The Irish Times has reported Treasury Holdings v O’Kennedy (Dublin Circuit Court).

Treasury Holdings succeeded in its proceedings against Mary O’Kennedy. She failed to complete the purchase of an apartment from Treasury. She also failed to “engage” with Treasury, from which we can only surmise she did not properly defend the proceedings. Consequently we can only assume certain things;
1. She lacked the finance to buy, due to the collapse in the market providing mortgage finance; or
2. She sought to avoid completion because the market value was now less than the purchase price;
3. She was a “consumer”. She would, therefore, have had the benefit of the provisions of S.I. No. 27/1995 European Communities (Unfair Terms In Consumer Contracts) Regulations, 1995. Of course, if a proper defence is not advanced in the proceedings that benefit, if any, would be wasted
4. Her contract had a standard loan approval clause. Contracts for the purchase of property of the value of this apartment would normally contain a loan approval clause. If Ms. Kennedy was relying on drawing down borrowed finance to fund the purchase, that loan approval clause was a vital term her solicitor would require to be inserted before she signed the contract. There is no difficulty accessing suitable terms for such a clause; the Law Society of Ireland has published one (December 1979).
5. There is a problem however with most mortgage loan approvals; they do not guarantee the actual provision of the money. They are subject to conditions and the offer of finance can be withdrawn before drawdown.
6. The Law Society clause is slightly odd in its terms. It contains the words;

“…the loan approval is conditional on a survey satisfactory to the lending institution or a mortgage protection or life assurance policy being taken out or some other condition compliance with which is not within the control of the purchaser the loan shall not be deemed to be approved until the purchaser is in a position to accept the loan on terms which are within his reasonable power or procurement”

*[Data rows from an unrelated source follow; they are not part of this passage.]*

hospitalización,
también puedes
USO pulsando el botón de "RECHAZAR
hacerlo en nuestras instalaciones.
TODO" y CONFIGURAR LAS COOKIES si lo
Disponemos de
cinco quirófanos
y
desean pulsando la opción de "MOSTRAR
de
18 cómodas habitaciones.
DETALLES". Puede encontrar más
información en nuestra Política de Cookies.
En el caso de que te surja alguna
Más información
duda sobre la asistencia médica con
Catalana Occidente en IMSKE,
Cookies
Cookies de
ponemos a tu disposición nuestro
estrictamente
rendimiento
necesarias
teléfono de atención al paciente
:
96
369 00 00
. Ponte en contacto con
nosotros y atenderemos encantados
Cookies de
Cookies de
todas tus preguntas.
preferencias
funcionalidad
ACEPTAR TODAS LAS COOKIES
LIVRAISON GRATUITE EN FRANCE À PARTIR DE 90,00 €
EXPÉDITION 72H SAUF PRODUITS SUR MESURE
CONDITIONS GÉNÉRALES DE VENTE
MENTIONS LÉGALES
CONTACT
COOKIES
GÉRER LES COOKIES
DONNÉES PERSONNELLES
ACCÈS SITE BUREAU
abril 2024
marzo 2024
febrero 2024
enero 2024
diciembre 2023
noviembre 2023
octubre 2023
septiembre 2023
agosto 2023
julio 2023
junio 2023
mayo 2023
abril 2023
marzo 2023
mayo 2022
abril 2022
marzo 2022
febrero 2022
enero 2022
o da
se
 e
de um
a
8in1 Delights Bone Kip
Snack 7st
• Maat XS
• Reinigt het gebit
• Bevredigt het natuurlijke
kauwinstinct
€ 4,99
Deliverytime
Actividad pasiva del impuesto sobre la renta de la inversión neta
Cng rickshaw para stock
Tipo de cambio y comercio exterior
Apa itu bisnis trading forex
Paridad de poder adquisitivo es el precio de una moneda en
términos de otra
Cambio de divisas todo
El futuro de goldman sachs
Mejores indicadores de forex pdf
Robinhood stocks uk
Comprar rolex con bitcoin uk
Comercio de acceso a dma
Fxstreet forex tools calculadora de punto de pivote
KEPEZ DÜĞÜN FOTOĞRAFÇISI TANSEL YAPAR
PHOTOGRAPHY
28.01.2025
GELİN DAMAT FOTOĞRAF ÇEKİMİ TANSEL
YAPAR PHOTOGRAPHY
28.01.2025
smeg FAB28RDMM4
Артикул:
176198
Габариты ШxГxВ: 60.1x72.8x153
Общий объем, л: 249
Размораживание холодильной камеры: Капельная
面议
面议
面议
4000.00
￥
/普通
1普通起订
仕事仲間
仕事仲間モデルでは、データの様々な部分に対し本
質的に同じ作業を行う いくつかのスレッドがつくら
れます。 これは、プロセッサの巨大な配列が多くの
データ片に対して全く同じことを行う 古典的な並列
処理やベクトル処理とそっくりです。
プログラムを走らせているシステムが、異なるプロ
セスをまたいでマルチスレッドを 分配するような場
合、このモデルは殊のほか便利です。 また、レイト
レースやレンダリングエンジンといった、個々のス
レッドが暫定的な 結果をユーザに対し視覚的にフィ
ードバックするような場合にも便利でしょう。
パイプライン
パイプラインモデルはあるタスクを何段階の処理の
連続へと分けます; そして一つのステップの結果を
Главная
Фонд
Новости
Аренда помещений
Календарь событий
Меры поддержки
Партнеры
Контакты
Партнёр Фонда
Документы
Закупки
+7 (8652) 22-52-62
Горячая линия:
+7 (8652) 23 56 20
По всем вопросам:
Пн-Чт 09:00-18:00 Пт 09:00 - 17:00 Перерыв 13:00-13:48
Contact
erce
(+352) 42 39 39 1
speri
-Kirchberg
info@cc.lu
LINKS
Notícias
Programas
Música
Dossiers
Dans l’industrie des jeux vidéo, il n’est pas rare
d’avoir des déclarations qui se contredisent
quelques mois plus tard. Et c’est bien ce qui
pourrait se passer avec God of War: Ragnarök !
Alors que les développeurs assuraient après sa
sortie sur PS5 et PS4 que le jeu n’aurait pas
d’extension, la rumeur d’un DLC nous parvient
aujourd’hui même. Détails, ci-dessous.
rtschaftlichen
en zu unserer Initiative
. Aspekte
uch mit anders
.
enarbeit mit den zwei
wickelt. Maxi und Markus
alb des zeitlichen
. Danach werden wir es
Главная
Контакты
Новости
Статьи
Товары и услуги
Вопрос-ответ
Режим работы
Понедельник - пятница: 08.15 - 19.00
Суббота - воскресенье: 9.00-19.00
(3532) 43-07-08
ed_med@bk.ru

Arguably, the phrase “accept the loan” must mean “accept the money” as opposed to “accept the offer of money”.
7. There is, nonetheless, the possibility of the purchaser having a loan approval clause and a loan approval and being left without the money and with the liability under the contract.
8. Worse than that, developers often demand the deletion of the loan approval clause after the issue of the loan approval letter to the purchaser. (They refrain from returning the contract, signed by the developer, having received it signed from the purchaser). Deletion should be resisted.
9. A solicitor would be wise to get the agreement of the purchaser in writing to the deletion of the loan approval clause and wiser still to tell the purchaser in writing that the contract is no longer conditional and that he or she will be required to complete even if he or she cannot obtain a mortgage.
10. That aside, it is not wise to put up no defence to the developer’s proceedings seeking specific performance of the contract.